People are hooked on the taste of fast food. Giving them drugs with the meal isn’t going to solve anything. It would compound the problem, there would be two dangers, instead of one. Only the medical community with a drug company’s education could come up with anything this ridiculous.

 

Fast Food Life

Fast food life is more about the way eating habits have shifted, and the way our culture tackles everyday life.

Fast Food

Fast food isn’t only about food, it is about time. This time food is not only bad for your health, but may harm your life in dramatic, but little noticed ways. The idea behind fast food is that time is valuable and if you can quickly order and finish a meal you can move on to more pressing projects.

What was created was a whole new way to keep an active population active. Think again, we are one of the most inactive generations. Exactly what has happened is to disseminate a system for inactivity. Hook line and sinker we buy into the notion that we need more time.

What we bought into is having a greasy fat belly and a membership in the husky club. Eating habits have shifted dramatically over the last few decades, making fast food a multi-billion dollar industry.

Fast Food Nation

Becoming a fast food nation has also seen us become an impatient people. Fast food is instant gratification 

Researchers at the Rotman School of Management have found that the mere exposure to fast food and related symbols can make people impatient, increasing preference for time saving products, and reducing willingness to save.
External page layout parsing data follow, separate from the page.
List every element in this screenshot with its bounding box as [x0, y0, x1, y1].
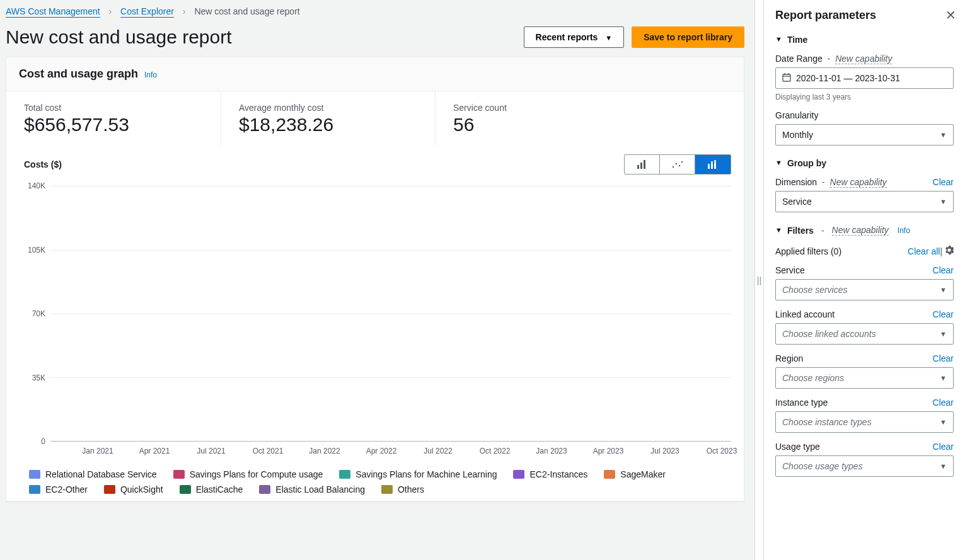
legend-label: Others: [398, 484, 424, 494]
y-tick: 0: [41, 437, 45, 446]
legend-item[interactable]: Savings Plans for Compute usage: [173, 469, 323, 479]
clear-filter-button[interactable]: Clear: [933, 442, 954, 452]
svg-point-3: [672, 166, 673, 168]
date-range-value: 2020-11-01 — 2023-10-31: [796, 73, 900, 83]
filter-label: Usage type: [775, 442, 820, 452]
date-range-picker[interactable]: 2020-11-01 — 2023-10-31: [775, 67, 954, 89]
legend-item[interactable]: Relational Database Service: [29, 469, 157, 479]
legend-swatch: [104, 485, 115, 494]
legend-swatch: [173, 470, 185, 479]
x-tick: Jan 2023: [536, 447, 567, 455]
filter-select[interactable]: Choose usage types▼: [775, 455, 954, 477]
close-icon[interactable]: ✕: [945, 8, 956, 23]
legend-swatch: [259, 485, 270, 494]
legend-swatch: [180, 485, 191, 494]
legend-item[interactable]: QuickSight: [104, 484, 163, 494]
breadcrumb-current: New cost and usage report: [194, 6, 299, 16]
legend-swatch: [29, 470, 40, 479]
applied-filters-count: Applied filters (0): [775, 246, 841, 256]
legend-item[interactable]: Elastic Load Balancing: [259, 484, 365, 494]
filter-placeholder: Choose regions: [782, 373, 844, 383]
chevron-right-icon: ›: [183, 6, 186, 16]
filter-select[interactable]: Choose regions▼: [775, 367, 954, 389]
breadcrumb-mid[interactable]: Cost Explorer: [120, 6, 174, 18]
y-tick: 140K: [28, 181, 45, 190]
save-button[interactable]: Save to report library: [632, 26, 744, 48]
new-capability-badge[interactable]: New capability: [835, 54, 892, 64]
caret-down-icon: ▼: [940, 374, 947, 382]
clear-filter-button[interactable]: Clear: [933, 353, 954, 363]
legend-label: ElastiCache: [196, 484, 243, 494]
caret-down-icon: ▼: [605, 34, 612, 42]
granularity-select[interactable]: Monthly ▼: [775, 124, 954, 146]
x-tick: Jul 2022: [424, 447, 452, 455]
section-group-by[interactable]: ▼ Group by: [775, 158, 954, 168]
panel-resizer[interactable]: ||: [754, 0, 763, 560]
filter-select[interactable]: Choose linked accounts▼: [775, 323, 954, 345]
chart-plot: 035K70K105K140K: [13, 177, 731, 442]
stat-label: Service count: [453, 103, 507, 113]
x-tick: Jan 2021: [82, 447, 113, 455]
x-tick: Jul 2021: [197, 447, 225, 455]
legend-label: Savings Plans for Machine Learning: [355, 469, 497, 479]
legend-item[interactable]: ElastiCache: [180, 484, 243, 494]
gear-icon[interactable]: [945, 246, 954, 256]
granularity-label: Granularity: [775, 110, 954, 120]
svg-rect-13: [783, 74, 790, 81]
dimension-value: Service: [782, 197, 812, 207]
info-link[interactable]: Info: [898, 226, 910, 235]
stat-average: Average monthly cost $18,238.26: [221, 91, 435, 147]
clear-filter-button[interactable]: Clear: [933, 265, 954, 275]
filter-placeholder: Choose instance types: [782, 417, 872, 427]
section-label: Filters: [787, 226, 814, 236]
clear-filter-button[interactable]: Clear: [933, 397, 954, 408]
recent-reports-button[interactable]: Recent reports ▼: [524, 26, 625, 48]
date-range-help: Displaying last 3 years: [775, 93, 954, 101]
clear-filter-button[interactable]: Clear: [933, 309, 954, 319]
caret-down-icon: ▼: [940, 330, 947, 338]
stat-value: $18,238.26: [239, 114, 417, 135]
section-time[interactable]: ▼ Time: [775, 35, 954, 45]
breadcrumb-root[interactable]: AWS Cost Management: [6, 6, 100, 18]
svg-rect-2: [644, 160, 645, 169]
info-link[interactable]: Info: [144, 71, 157, 79]
clear-dimension-button[interactable]: Clear: [933, 177, 954, 187]
caret-down-icon: ▼: [940, 418, 947, 426]
stat-label: Total cost: [24, 103, 203, 113]
filter-placeholder: Choose services: [782, 285, 848, 295]
section-label: Group by: [787, 158, 826, 168]
y-tick: 105K: [28, 246, 45, 254]
bar-chart-icon[interactable]: [625, 155, 660, 174]
new-capability-badge[interactable]: New capability: [830, 177, 887, 188]
stat-total: Total cost $656,577.53: [6, 91, 221, 147]
line-chart-icon[interactable]: [660, 155, 695, 174]
section-label: Time: [787, 35, 807, 45]
dimension-select[interactable]: Service ▼: [775, 191, 954, 212]
legend-label: Savings Plans for Compute usage: [190, 469, 323, 479]
legend-item[interactable]: Savings Plans for Machine Learning: [339, 469, 497, 479]
stat-label: Average monthly cost: [239, 103, 417, 113]
svg-rect-12: [714, 160, 716, 163]
legend-swatch: [513, 470, 524, 479]
caret-down-icon: ▼: [940, 131, 947, 139]
clear-all-button[interactable]: Clear all: [908, 246, 940, 256]
cost-usage-card: Cost and usage graph Info Total cost $65…: [6, 57, 744, 501]
x-tick: Oct 2023: [707, 447, 737, 455]
stat-service-count: Service count 56: [435, 91, 524, 147]
legend-item[interactable]: EC2-Instances: [513, 469, 587, 479]
filter-label: Service: [775, 265, 805, 275]
legend-item[interactable]: EC2-Other: [29, 484, 88, 494]
x-tick: Oct 2021: [253, 447, 284, 455]
filter-select[interactable]: Choose services▼: [775, 279, 954, 300]
caret-down-icon: ▼: [940, 198, 947, 205]
legend-label: Elastic Load Balancing: [275, 484, 365, 494]
new-capability-badge[interactable]: New capability: [832, 225, 889, 236]
stacked-bar-icon[interactable]: [695, 155, 731, 174]
legend-item[interactable]: Others: [381, 484, 424, 494]
page-title: New cost and usage report: [6, 26, 232, 48]
x-tick: Oct 2022: [480, 447, 511, 455]
section-filters[interactable]: ▼ Filters - New capability Info: [775, 225, 954, 236]
svg-point-5: [678, 165, 679, 166]
filter-select[interactable]: Choose instance types▼: [775, 411, 954, 433]
legend-item[interactable]: SageMaker: [604, 469, 666, 479]
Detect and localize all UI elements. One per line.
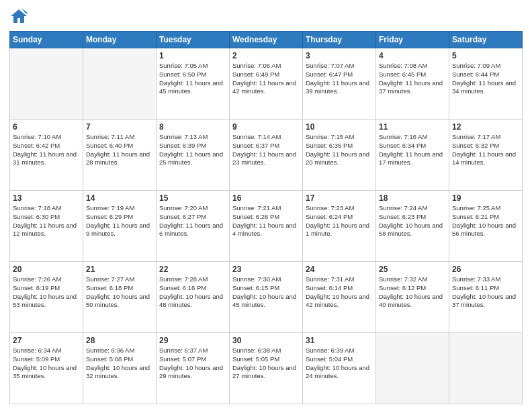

“Fast food represents a culture of time efficiency and instant gratification,” says Chen-Bo Zhong, who co-wrote the paper with colleague Sanford DeVoe to be published in a forthcoming issue of Psychological Science. “The problem is that the goal of saving time gets activated upon exposure to fast food regardless of whether time is a relevant factor in the context. For example, walking faster is time efficient when one is trying to make a meeting, but it’s a sign of impatience when one is going for a stroll in the park. We’re finding that the mere exposure to fast food is promoting a general sense of haste and impatience regardless of the context.”

Fast Food Restaurants

At first sight the fast food restaurants have the secret ingredients that we want high sugar and sodium for our modern day taste buds, low costs, and instant delivery of our order.

It is a symbol of something different from the restaurant industry on the whole.

Restaurants are hyped as a dinning experience, a place to have a time away from the hectic and into the sanguine. A dinning experience that is both food centered and costly. The patrons don’t want to be rushed, but want time to savor both the food and experience.

“Fast food is one of many technologies that allow us to save time,” says Sanford DeVoe, “But the ironic thing is that by constantly reminding us of time efficiency, these technologies can lead us to feel much more impatience. A fast food culture that extols saving time doesn’t just change the way we eat, but it can also fundamentally alter the way we experience our time. For example, leisure activities that are supposed to be relaxing can come to be experienced through the colored glasses of impatience.”

Summary

The fast food industry has overhauled the American culture. At the same time we as a nation put the emphasis on instant gratification, so it is conceivable that fast food is a consequence of our commitment to saving time. We have put the health and time with family on the back burner, for a perceived need established by both the culture and the fast food industry.

The fast food industry serves up unmatched poor quality food at a record pace.